Working data:
++++++++++++++++++++

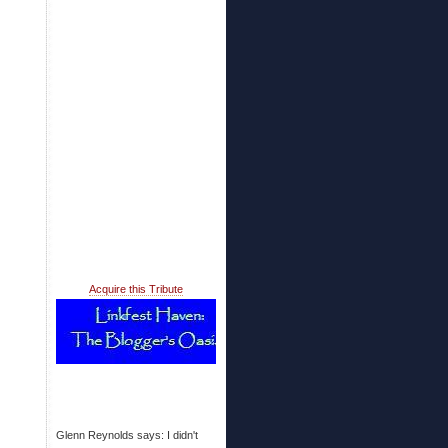
Acquire this Tribute
Glenn Reynolds says: I didn't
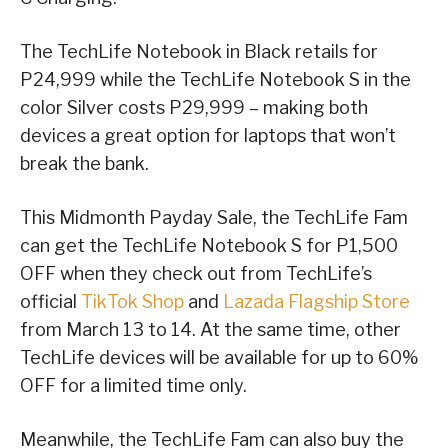
The TechLife Notebook in Black retails for
P24,999 while the TechLife Notebook S in the
color Silver costs P29,999 – making both
devices a great option for laptops that won’t
break the bank.
This Midmonth Payday Sale, the TechLife Fam
can get the TechLife Notebook S for P1,500
OFF when they check out from TechLife’s
official
TikTok Shop
and
Lazada Flagship Store
from March 13 to 14. At the same time, other
TechLife devices will be available for up to 60%
OFF for a limited time only.
Meanwhile, the TechLife Fam can also buy the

++++++++++++++++++++

Task objective: Would you please output the listing above exactly, leaving out the pictures?

Answer to this problem:
Acquire this Tribute
Glenn Reynolds says: I didn't
The TechLife Notebook in Black retails for
P24,999 while the TechLife Notebook S in the
color Silver costs P29,999 – making both
devices a great option for laptops that won’t
break the bank.
This Midmonth Payday Sale, the TechLife Fam
can get the TechLife Notebook S for P1,500
OFF when they check out from TechLife’s
official
TikTok Shop
and
Lazada Flagship Store
from March 13 to 14. At the same time, other
TechLife devices will be available for up to 60%
OFF for a limited time only.
Meanwhile, the TechLife Fam can also buy the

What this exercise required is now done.